Give the listing again word for word, excluding the pictures it contains.

■ ■ ■ ■ ■ ■ ■

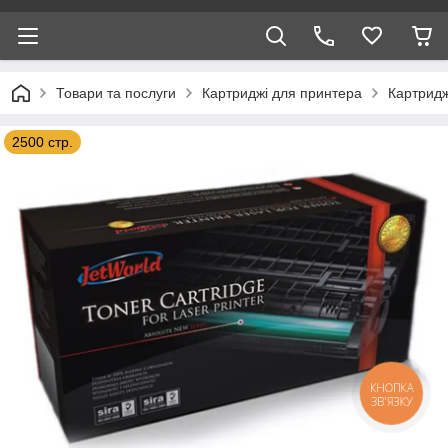
Товари та послуги
Картриджі для принтера
Картридж
2500 стр.
КНОПКА
ЗВ'ЯЗКУ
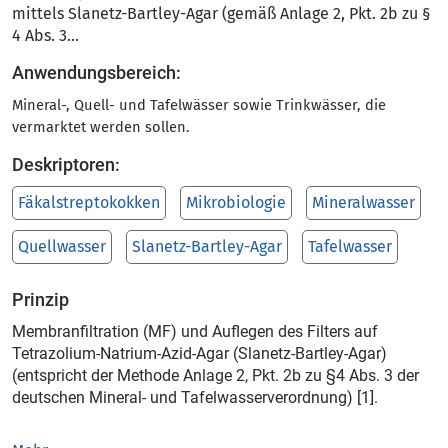
mittels Slanetz-Bartley-Agar (gemäß Anlage 2, Pkt. 2b zu §
4 Abs. 3...
Anwendungsbereich:
Mineral-, Quell- und Tafelwässer sowie Trinkwässer, die
vermarktet werden sollen.
Deskriptoren:
Fäkalstreptokokken
Mikrobiologie
Mineralwasser
Quellwasser
Slanetz-Bartley-Agar
Tafelwasser
Prinzip
Membranfiltration (MF) und Auflegen des Filters auf
Tetrazolium-Natrium-Azid-Agar (Slanetz-Bartley-Agar)
(entspricht der Methode Anlage 2, Pkt. 2b zu §4 Abs. 3 der
deutschen Mineral- und Tafelwasserverordnung) [1].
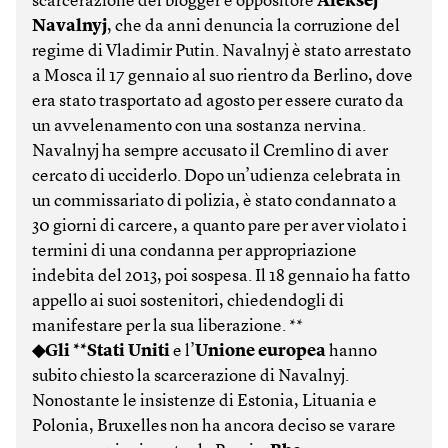
scarcerazione del blogger e oppositore
Aleksej
Navalnyj
, che da anni denuncia la corruzione del
regime di Vladimir Putin. Navalnyj è stato arrestato
a Mosca il 17 gennaio al suo rientro da Berlino, dove
era stato trasportato ad agosto per essere curato da
un avvelenamento con una sostanza nervina.
Navalnyj ha sempre accusato il Cremlino di aver
cercato di ucciderlo. Dopo un’udienza celebrata in
un commissariato di polizia, è stato condannato a
30 giorni di carcere, a quanto pare per aver violato i
termini di una condanna per appropriazione
indebita del 2013, poi sospesa. Il 18 gennaio ha fatto
appello ai suoi sostenitori, chiedendogli di
manifestare per la sua liberazione. **
◆Gli **Stati Uniti
e l’
Unione europea
hanno
subito chiesto la scarcerazione di Navalnyj.
Nonostante le insistenze di Estonia, Lituania e
Polonia, Bruxelles non ha ancora deciso se varare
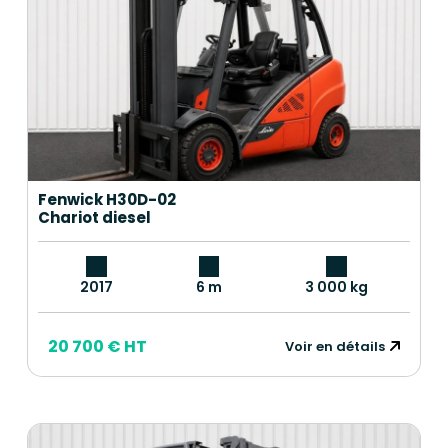
Fenwick H30D-02
Chariot diesel
2017
6 m
3 000 kg
20 700 € HT
Voir en détails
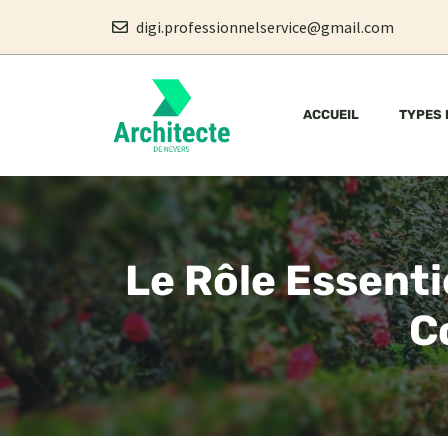
Aller
digi.professionnelservice@gmail.com
au
contenu
ACCUEIL
TYPES 
Le Rôle Essenti
C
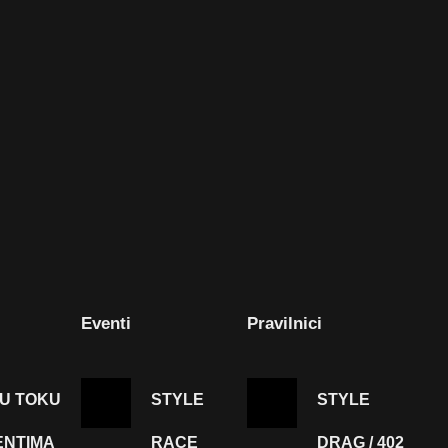
Eventi
Pravilnici
 U TOKU
STYLE
STYLE
ENTIMA
RACE
DRAG / 402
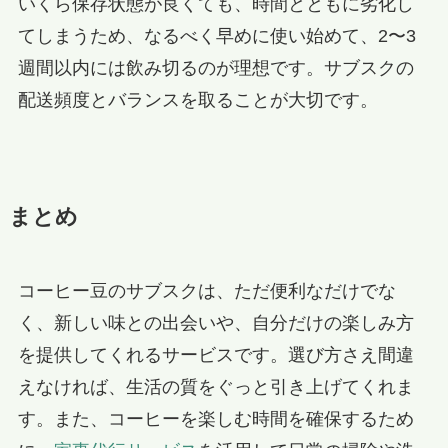
いくら保存状態が良くても、時間とともに劣化し
てしまうため、なるべく早めに使い始めて、2〜3
週間以内には飲み切るのが理想です。サブスクの
配送頻度とバランスを取ることが大切です。
まとめ
コーヒー豆のサブスクは、ただ便利なだけでな
く、新しい味との出会いや、自分だけの楽しみ方
を提供してくれるサービスです。選び方さえ間違
えなければ、生活の質をぐっと引き上げてくれま
す。また、コーヒーを楽しむ時間を確保するため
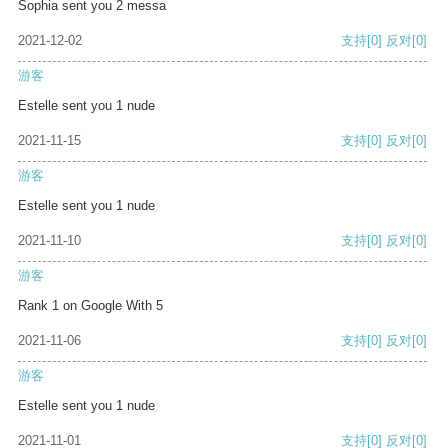
Sophia sent you 2 messa
2021-12-02
支持
[0]
反对
[0]
游客
Estelle sent you 1 nude
2021-11-15
支持
[0]
反对
[0]
游客
Estelle sent you 1 nude
2021-11-10
支持
[0]
反对
[0]
游客
Rank 1 on Google With 5
2021-11-06
支持
[0]
反对
[0]
游客
Estelle sent you 1 nude
2021-11-01
支持
[0]
反对
[0]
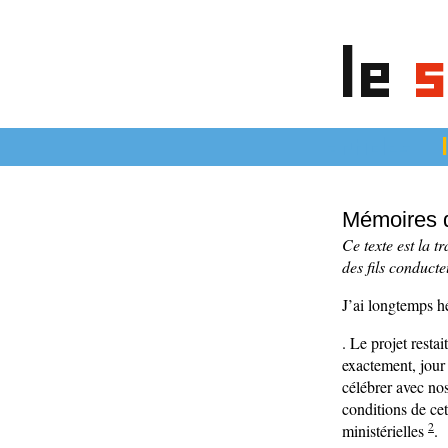
le
s
articles
Mémoires 
Ce texte est la t
des fils conducte
J’ai longtemps h
. Le projet resta
exactement, jour
célébrer avec nos
conditions de ce
2
ministérielles
.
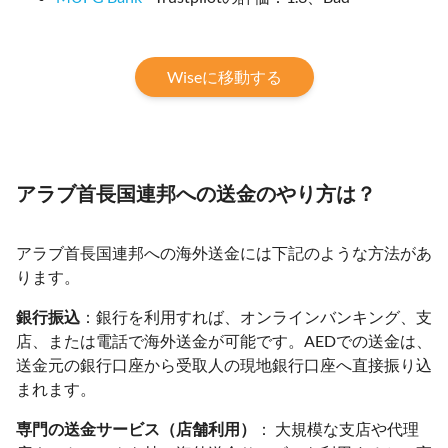
Wiseに移動する
アラブ首長国連邦への送金のやり方は？
アラブ首長国連邦への海外送金には下記のような方法があ
ります。
銀行振込
：銀行を利用すれば、オンラインバンキング、支
店、または電話で海外送金が可能です。AEDでの送金は、
送金元の銀行口座から受取人の現地銀行口座へ直接振り込
まれます。
専門の送金サービス（店舗利用）
： 大規模な支店や代理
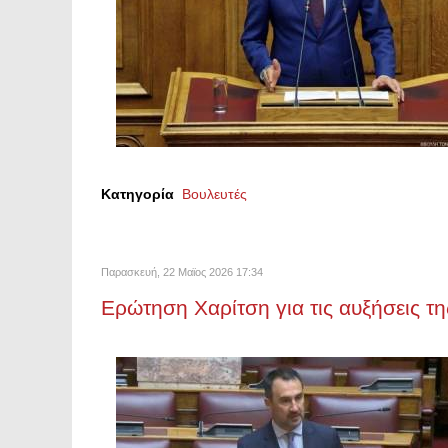
Κατηγορία
Βουλευτές
Παρασκευή, 22 Μαϊος 2026 17:34
Ερώτηση Χαρίτση για τις αυξήσεις τ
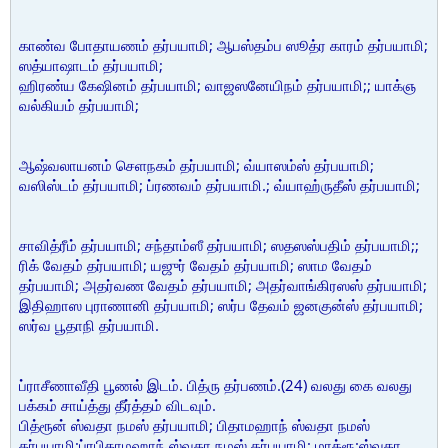
காண்வ போதாயணம் தர்பயாமி; ஆபஸ்தம்ப ஸூத்ர காரம் தர்பயாமி;
ஸத்யாஷாடம் தர்பயாமி;
ஹிரண்ய கேஷினம் தர்பயாமி; வாஜஸனேயிநம் தர்பயாமி;; யாக்ஞ
வல்கியம் தர்பயாமி;
ஆஷ்வலாயனம் செளநகம் தர்பயாமி; வ்யாஸம்ஸ் தர்பயாமி;
வஸிஸ்டம் தர்பயாமி; ப்ரணவம் தர்பயாமி.; வ்யாஹ்ருதீஸ் தர்பயாமி;
சாவித்ரீம் தர்பயாமி; சந்தாம்ஸீ தர்பயாமி; ஸதஸஸ்பதிம் தர்பயாமி;;
ரிக் வேதம் தர்பயாமி; யஜுர் வேதம் தர்பயாமி; ஸாம வேதம்
தர்பயாமி; அதர்வண வேதம் தர்பயாமி; அதர்வாங்கிரஸஸ் தர்பயாமி;
இதிஹாஸ புராணானி தர்பயாமி; ஸர்ப தேவம் ஜனகுன்ஸ் தர்பயாமி;
ஸர்வ பூதாநி தர்பயாமி.
ப்ராசீணாவீதி பூணல் இடம். பித்ரு தர்பணம்.(24) வலது கை வலது
பக்கம் சாய்த்து தீர்த்தம் விடவும்.
பித்ரூன் ஸ்வதா நமஸ் தர்பயாமி; பிதாமஹாந் ஸ்வதா நமஸ்
தர்பயாமி;ப்ரபிதாமஹாந் ஸ்வதா நமஸ் தர்பயாமி; மாத்ரூ:ஸ்வதா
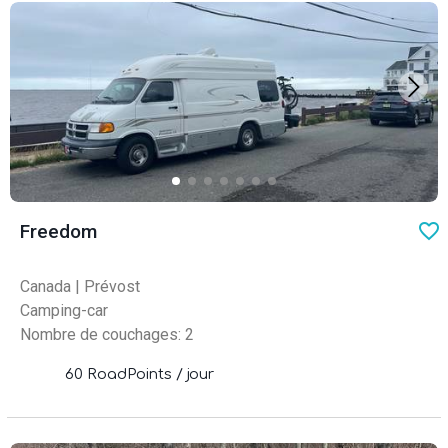
favo
Freedom
Canada
|
Prévost
Camping-car
Nombre de couchages: 2
60 RoadPoints / jour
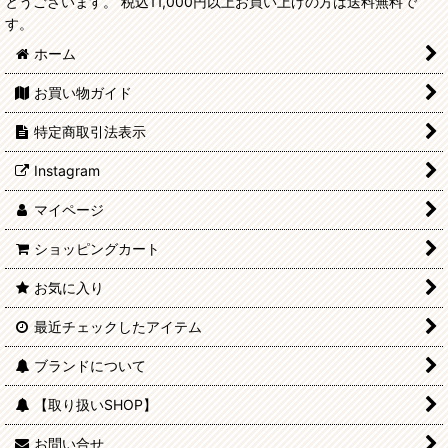
とうございます。 税込11,000円以上お買い上げの方は送料無料で
す。
ホーム
お買い物ガイド
特定商取引法表示
Instagram
マイページ
ショッピングカート
お気に入り
最近チェックしたアイテム
ブランドについて
【取り扱いSHOP】
お問い合せ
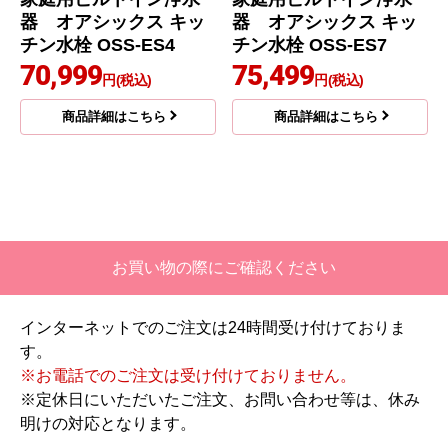
器 オアシックス キッ
器 オアシックス キッ
チン水栓 OSS-ES4
チン水栓 OSS-ES7
70,999
75,499
円(税込)
円(税込)
商品詳細はこちら
商品詳細はこちら
お買い物の際にご確認ください
インターネットでのご注文は24時間受け付けておりま
す。
※お電話でのご注文は受け付けておりません。
※定休日にいただいたご注文、お問い合わせ等は、休み
明けの対応となります。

■ ■ ■ ■ ■ ■ ■

Reply to the exercise:
Товари та послуги
Картриджі для принтера
Картридж
2500 стр.
КНОПКА
ЗВ'ЯЗКУ
mittels Slanetz-Bartley-Agar (gemäß Anlage 2, Pkt. 2b zu §
4 Abs. 3...
Anwendungsbereich:
Mineral-, Quell- und Tafelwässer sowie Trinkwässer, die
vermarktet werden sollen.
Deskriptoren:
Fäkalstreptokokken
Mikrobiologie
Mineralwasser
Quellwasser
Slanetz-Bartley-Agar
Tafelwasser
Prinzip
Membranfiltration (MF) und Auflegen des Filters auf
Tetrazolium-Natrium-Azid-Agar (Slanetz-Bartley-Agar)
(entspricht der Methode Anlage 2, Pkt. 2b zu §4 Abs. 3 der
deutschen Mineral- und Tafelwasserverordnung) [1].
scarcerazione del blogger e oppositore
Aleksej
Navalnyj
, che da anni denuncia la corruzione del
regime di Vladimir Putin. Navalnyj è stato arrestato
a Mosca il 17 gennaio al suo rientro da Berlino, dove
era stato trasportato ad agosto per essere curato da
un avvelenamento con una sostanza nervina.
Navalnyj ha sempre accusato il Cremlino di aver
cercato di ucciderlo. Dopo un’udienza celebrata in
un commissariato di polizia, è stato condannato a
30 giorni di carcere, a quanto pare per aver violato i
termini di una condanna per appropriazione
indebita del 2013, poi sospesa. Il 18 gennaio ha fatto
appello ai suoi sostenitori, chiedendogli di
manifestare per la sua liberazione. **
◆Gli **Stati Uniti
e l’
Unione europea
hanno
subito chiesto la scarcerazione di Navalnyj.
Nonostante le insistenze di Estonia, Lituania e
Polonia, Bruxelles non ha ancora deciso se varare
Fenwick H30D-02
Chariot diesel
2017
6 m
3 000 kg
20 700 € HT
Voir en détails
Aller
digi.professionnelservice@gmail.com
au
contenu
ACCUEIL
TYPES 
Le Rôle Essenti
C
Eventi
Pravilnici
 U TOKU
STYLE
STYLE
ENTIMA
RACE
DRAG / 402
いくら保存状態が良くても、時間とともに劣化し
てしまうため、なるべく早めに使い始めて、2〜3
週間以内には飲み切るのが理想です。サブスクの
配送頻度とバランスを取ることが大切です。
まとめ
コーヒー豆のサブスクは、ただ便利なだけでな
く、新しい味との出会いや、自分だけの楽しみ方
を提供してくれるサービスです。選び方さえ間違
えなければ、生活の質をぐっと引き上げてくれま
す。また、コーヒーを楽しむ時間を確保するため
Sophia sent you 2 messa
2021-12-02
支持
[0]
反对
[0]
游客
Estelle sent you 1 nude
2021-11-15
支持
[0]
反对
[0]
游客
Estelle sent you 1 nude
2021-11-10
支持
[0]
反对
[0]
游客
Rank 1 on Google With 5
2021-11-06
支持
[0]
反对
[0]
游客
Estelle sent you 1 nude
2021-11-01
支持
[0]
反对
[0]
le
s
articles
Mémoires 
Ce texte est la t
des fils conducte
J’ai longtemps h
. Le projet resta
exactement, jour
célébrer avec nos
conditions de ce
2
ministérielles
.
Wiseに移動する
アラブ首長国連邦への送金のやり方は？
アラブ首長国連邦への海外送金には下記のような方法があ
ります。
銀行振込
：銀行を利用すれば、オンラインバンキング、支
店、または電話で海外送金が可能です。AEDでの送金は、
送金元の銀行口座から受取人の現地銀行口座へ直接振り込
まれます。
専門の送金サービス（店舗利用）
： 大規模な支店や代理
Κατηγορία
Βουλευτές
Παρασκευή, 22 Μαϊος 2026 17:34
Ερώτηση Χαρίτση για τις αυξήσεις τ
காண்வ போதாயணம் தர்பயாமி; ஆபஸ்தம்ப ஸூத்ர காரம் தர்பயாமி;
ஸத்யாஷாடம் தர்பயாமி;
ஹிரண்ய கேஷினம் தர்பயாமி; வாஜஸனேயிநம் தர்பயாமி;; யாக்ஞ
வல்கியம் தர்பயாமி;
ஆஷ்வலாயனம் செளநகம் தர்பயாமி; வ்யாஸம்ஸ் தர்பயாமி;
வஸிஸ்டம் தர்பயாமி; ப்ரணவம் தர்பயாமி.; வ்யாஹ்ருதீஸ் தர்பயாமி;
சாவித்ரீம் தர்பயாமி; சந்தாம்ஸீ தர்பயாமி; ஸதஸஸ்பதிம் தர்பயாமி;;
ரிக் வேதம் தர்பயாமி; யஜுர் வேதம் தர்பயாமி; ஸாம வேதம்
தர்பயாமி; அதர்வண வேதம் தர்பயாமி; அதர்வாங்கிரஸஸ் தர்பயாமி;
இதிஹாஸ புராணானி தர்பயாமி; ஸர்ப தேவம் ஜனகுன்ஸ் தர்பயாமி;
ஸர்வ பூதாநி தர்பயாமி.
ப்ராசீணாவீதி பூணல் இடம். பித்ரு தர்பணம்.(24) வலது கை வலது
பக்கம் சாய்த்து தீர்த்தம் விடவும்.
பித்ரூன் ஸ்வதா நமஸ் தர்பயாமி; பிதாமஹாந் ஸ்வதா நமஸ்
தர்பயாமி;ப்ரபிதாமஹாந் ஸ்வதா நமஸ் தர்பயாமி; மாத்ரூ:ஸ்வதா
favo
Freedom
Canada
|
Prévost
Camping-car
Nombre de couchages: 2
60 RoadPoints / jour
とうございます。 税込11,000円以上お買い上げの方は送料無料で
す。
ホーム
お買い物ガイド
特定商取引法表示
Instagram
マイページ
ショッピングカート
お気に入り
最近チェックしたアイテム
ブランドについて
【取り扱いSHOP】
お問い合せ
器 オアシックス キッ
器 オアシックス キッ
チン水栓 OSS-ES4
チン水栓 OSS-ES7
70,999
75,499
円(税込)
円(税込)
商品詳細はこちら
商品詳細はこちら
お買い物の際にご確認ください
インターネットでのご注文は24時間受け付けておりま
す。
※お電話でのご注文は受け付けておりません。
※定休日にいただいたご注文、お問い合わせ等は、休み
明けの対応となります。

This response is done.